1998 Winter Olympics

Tournament details
- Host country: Japan
- Venues: 2 (in 1 host city)
- Dates: 8–17 February
- Teams: 6

Final positions
- Champions: United States (1st title)
- Runners-up: Canada
- Third place: Finland
- Fourth place: China

Tournament statistics
- Games played: 17
- Goals scored: 119 (7 per game)
- Attendance: 81,707 (4,806 per game)
- Scoring leader: Riikka Nieminen (12 points)

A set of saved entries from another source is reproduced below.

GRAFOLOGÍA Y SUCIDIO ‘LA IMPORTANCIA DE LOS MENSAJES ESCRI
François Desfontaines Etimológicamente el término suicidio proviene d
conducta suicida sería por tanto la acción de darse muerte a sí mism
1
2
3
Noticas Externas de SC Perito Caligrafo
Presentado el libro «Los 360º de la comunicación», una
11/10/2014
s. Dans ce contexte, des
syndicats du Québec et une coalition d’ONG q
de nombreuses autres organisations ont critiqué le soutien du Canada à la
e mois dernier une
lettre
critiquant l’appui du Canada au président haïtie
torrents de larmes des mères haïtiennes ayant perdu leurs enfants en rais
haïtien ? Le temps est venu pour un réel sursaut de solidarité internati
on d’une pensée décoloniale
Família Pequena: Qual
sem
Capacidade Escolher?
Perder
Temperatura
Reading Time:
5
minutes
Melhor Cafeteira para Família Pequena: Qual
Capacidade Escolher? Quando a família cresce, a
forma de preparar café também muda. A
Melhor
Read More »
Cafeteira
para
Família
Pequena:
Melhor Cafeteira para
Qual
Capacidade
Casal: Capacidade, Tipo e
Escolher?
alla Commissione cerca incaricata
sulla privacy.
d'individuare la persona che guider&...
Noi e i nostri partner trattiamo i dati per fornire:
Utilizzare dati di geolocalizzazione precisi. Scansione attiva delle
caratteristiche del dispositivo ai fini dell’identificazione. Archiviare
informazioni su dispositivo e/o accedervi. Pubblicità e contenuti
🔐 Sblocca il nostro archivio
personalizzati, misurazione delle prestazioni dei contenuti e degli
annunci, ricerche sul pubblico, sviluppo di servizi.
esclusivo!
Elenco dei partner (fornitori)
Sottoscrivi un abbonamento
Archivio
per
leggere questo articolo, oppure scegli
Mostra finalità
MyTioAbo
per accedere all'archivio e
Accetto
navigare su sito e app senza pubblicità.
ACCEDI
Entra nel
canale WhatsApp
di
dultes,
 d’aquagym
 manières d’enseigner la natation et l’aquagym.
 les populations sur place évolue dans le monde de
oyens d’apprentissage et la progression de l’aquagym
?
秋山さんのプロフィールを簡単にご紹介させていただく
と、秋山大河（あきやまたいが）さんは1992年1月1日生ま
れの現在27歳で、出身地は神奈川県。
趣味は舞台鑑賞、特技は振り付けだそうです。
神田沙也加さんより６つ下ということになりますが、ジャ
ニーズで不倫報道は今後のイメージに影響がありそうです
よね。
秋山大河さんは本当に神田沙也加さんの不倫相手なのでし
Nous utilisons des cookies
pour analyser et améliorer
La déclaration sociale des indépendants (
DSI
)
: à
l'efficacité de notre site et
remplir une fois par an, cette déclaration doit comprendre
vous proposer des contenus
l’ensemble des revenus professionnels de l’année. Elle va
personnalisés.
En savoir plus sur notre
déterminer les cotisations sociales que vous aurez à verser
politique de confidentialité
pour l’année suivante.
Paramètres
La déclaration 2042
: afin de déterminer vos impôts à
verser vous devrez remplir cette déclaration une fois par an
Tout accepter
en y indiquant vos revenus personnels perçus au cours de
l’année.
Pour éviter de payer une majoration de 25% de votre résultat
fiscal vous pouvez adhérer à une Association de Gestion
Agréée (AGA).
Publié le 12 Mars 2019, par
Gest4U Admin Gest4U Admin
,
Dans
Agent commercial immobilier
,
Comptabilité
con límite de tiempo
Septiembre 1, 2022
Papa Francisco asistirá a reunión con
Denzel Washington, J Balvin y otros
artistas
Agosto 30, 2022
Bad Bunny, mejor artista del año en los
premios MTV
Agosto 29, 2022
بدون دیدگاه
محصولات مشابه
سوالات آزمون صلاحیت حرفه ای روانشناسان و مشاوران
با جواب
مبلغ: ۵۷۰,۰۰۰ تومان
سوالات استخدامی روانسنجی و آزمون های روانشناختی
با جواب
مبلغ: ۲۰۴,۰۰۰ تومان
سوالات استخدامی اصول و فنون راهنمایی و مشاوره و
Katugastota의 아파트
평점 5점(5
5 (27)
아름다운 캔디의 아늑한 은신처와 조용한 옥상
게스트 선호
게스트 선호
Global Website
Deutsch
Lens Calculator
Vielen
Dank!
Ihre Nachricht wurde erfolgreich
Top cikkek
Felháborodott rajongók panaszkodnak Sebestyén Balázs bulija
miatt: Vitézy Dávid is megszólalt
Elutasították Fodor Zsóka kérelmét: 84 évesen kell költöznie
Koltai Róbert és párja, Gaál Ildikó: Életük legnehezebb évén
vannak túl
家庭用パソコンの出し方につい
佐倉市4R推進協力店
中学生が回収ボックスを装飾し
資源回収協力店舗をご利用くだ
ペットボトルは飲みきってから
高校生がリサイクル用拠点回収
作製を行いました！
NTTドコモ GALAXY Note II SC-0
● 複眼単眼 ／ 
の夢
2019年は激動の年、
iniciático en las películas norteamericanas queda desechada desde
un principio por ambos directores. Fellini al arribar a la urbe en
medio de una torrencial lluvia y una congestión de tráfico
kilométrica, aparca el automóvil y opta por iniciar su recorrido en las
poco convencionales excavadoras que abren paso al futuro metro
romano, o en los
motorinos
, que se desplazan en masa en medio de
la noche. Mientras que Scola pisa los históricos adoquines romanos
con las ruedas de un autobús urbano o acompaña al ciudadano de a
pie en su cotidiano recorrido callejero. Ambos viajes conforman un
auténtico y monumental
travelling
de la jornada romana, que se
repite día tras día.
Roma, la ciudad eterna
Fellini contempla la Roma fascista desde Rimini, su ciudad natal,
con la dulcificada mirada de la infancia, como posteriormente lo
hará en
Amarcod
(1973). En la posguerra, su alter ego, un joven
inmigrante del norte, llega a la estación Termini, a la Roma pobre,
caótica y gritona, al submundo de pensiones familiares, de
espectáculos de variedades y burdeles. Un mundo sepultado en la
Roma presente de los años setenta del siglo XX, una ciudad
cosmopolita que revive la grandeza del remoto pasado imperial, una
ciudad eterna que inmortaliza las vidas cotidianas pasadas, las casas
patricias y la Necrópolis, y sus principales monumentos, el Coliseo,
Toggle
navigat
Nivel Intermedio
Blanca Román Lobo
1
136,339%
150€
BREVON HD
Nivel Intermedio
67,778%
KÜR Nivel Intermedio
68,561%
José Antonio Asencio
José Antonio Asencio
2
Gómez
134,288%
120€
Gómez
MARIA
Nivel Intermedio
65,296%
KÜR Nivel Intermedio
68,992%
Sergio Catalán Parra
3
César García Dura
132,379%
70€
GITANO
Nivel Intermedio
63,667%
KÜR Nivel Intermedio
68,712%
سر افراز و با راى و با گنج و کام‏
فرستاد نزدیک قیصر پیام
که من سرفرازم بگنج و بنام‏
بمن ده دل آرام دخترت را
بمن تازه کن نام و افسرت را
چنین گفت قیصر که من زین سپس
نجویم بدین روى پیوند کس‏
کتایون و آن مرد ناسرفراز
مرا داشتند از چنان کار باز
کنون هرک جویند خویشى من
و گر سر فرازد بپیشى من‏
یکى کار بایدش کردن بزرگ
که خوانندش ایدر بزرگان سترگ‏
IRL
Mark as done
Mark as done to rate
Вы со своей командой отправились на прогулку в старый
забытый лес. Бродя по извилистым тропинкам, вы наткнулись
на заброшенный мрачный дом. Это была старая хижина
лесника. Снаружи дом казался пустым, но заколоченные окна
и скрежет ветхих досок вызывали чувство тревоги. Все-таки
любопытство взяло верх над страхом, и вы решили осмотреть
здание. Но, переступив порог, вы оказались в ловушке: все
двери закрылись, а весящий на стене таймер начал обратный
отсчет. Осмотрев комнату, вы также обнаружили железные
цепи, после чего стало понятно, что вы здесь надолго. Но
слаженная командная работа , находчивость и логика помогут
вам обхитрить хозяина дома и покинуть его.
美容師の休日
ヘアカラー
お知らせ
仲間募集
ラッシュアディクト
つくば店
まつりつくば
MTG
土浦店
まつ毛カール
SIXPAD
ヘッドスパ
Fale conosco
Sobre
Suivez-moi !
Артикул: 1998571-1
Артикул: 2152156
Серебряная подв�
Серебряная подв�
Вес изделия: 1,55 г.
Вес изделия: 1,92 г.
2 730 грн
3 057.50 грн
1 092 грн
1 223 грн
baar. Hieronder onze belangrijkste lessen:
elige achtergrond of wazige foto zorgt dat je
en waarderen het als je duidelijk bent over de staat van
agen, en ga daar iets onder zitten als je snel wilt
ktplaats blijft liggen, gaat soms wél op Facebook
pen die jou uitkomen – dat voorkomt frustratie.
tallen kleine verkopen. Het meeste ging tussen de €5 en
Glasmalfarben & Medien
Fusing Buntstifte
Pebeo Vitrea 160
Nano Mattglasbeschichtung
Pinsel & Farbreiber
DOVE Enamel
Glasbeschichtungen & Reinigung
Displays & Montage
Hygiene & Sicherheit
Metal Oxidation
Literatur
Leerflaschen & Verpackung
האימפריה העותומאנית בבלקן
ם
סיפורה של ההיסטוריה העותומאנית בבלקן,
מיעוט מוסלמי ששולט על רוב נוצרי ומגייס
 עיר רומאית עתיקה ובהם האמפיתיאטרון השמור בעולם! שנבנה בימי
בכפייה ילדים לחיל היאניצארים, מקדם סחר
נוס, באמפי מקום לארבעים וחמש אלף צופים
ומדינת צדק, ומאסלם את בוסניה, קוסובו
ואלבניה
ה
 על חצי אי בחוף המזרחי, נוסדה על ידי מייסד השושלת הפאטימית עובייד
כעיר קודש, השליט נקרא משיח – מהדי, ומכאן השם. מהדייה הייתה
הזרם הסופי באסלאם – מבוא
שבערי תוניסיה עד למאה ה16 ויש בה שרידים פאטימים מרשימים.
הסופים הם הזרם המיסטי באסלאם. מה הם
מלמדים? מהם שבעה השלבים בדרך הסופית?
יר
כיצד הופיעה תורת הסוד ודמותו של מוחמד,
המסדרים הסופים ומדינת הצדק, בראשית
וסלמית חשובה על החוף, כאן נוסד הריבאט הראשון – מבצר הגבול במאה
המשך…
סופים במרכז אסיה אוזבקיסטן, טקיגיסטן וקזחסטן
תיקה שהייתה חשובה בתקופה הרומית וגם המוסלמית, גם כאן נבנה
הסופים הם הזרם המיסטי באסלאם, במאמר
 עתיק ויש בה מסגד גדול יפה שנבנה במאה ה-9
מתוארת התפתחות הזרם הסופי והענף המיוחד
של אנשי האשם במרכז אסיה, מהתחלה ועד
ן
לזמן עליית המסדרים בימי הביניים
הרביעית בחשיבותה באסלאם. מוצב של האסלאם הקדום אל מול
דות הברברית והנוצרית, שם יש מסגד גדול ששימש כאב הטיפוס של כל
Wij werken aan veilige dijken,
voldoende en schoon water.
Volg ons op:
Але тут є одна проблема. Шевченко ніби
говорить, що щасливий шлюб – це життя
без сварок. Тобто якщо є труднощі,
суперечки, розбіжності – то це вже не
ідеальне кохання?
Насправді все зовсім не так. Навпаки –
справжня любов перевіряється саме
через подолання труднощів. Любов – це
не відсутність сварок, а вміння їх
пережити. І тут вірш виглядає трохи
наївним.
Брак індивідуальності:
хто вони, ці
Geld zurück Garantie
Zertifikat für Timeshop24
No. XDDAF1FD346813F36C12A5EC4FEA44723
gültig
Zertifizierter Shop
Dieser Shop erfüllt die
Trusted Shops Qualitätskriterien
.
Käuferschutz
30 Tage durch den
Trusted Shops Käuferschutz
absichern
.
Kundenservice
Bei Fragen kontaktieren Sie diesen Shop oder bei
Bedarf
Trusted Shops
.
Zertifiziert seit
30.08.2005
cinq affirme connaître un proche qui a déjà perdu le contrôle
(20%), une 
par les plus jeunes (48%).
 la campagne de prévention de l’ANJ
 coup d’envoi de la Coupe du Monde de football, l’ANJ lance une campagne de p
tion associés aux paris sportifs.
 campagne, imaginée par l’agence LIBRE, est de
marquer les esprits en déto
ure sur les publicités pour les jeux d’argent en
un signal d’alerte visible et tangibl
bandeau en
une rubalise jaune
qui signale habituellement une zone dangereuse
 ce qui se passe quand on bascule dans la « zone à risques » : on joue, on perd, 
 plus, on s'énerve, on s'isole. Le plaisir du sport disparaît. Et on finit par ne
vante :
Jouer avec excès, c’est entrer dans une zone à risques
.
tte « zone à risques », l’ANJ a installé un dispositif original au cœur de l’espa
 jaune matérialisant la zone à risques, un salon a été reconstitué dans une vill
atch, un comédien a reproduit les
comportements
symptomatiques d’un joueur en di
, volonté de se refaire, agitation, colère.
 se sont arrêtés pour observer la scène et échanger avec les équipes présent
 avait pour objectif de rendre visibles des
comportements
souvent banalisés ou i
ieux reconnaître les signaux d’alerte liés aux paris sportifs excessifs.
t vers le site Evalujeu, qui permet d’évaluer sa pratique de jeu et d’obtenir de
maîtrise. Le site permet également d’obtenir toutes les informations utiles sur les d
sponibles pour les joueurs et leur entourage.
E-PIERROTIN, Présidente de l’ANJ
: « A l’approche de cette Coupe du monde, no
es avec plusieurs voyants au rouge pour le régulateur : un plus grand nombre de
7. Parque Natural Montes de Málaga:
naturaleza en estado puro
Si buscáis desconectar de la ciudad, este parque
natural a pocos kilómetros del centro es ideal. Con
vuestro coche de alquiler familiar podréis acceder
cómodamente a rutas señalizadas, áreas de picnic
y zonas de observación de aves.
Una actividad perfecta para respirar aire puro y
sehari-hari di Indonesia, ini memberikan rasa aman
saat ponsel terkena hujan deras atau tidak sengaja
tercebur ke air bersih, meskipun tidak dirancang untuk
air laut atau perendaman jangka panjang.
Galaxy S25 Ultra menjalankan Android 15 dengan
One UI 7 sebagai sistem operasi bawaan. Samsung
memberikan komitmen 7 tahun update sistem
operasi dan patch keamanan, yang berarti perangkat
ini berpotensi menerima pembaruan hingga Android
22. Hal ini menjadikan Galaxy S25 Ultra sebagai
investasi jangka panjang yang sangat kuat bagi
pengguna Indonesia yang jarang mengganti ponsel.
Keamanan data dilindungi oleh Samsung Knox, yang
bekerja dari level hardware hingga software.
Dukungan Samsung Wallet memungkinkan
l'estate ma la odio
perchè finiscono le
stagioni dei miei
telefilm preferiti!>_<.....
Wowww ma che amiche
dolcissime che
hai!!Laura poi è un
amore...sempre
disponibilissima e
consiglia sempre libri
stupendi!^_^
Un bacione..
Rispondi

= Ice hockey at the 1998 Winter Olympics – Women's tournament =

The 1998 Olympic women's ice hockey tournament was the first year that featured women in ice hockey competition. It was anticipated that the women's gold medal match would feature Canada versus the United States. Canada was favored to come out on top as they had won all the competitions in previous years in women's hockey, with the United States perpetually finishing second, while no other national teams could match their level of play. However, the United States beat Canada in the final and became the first country to win gold in women's ice hockey at the Olympics.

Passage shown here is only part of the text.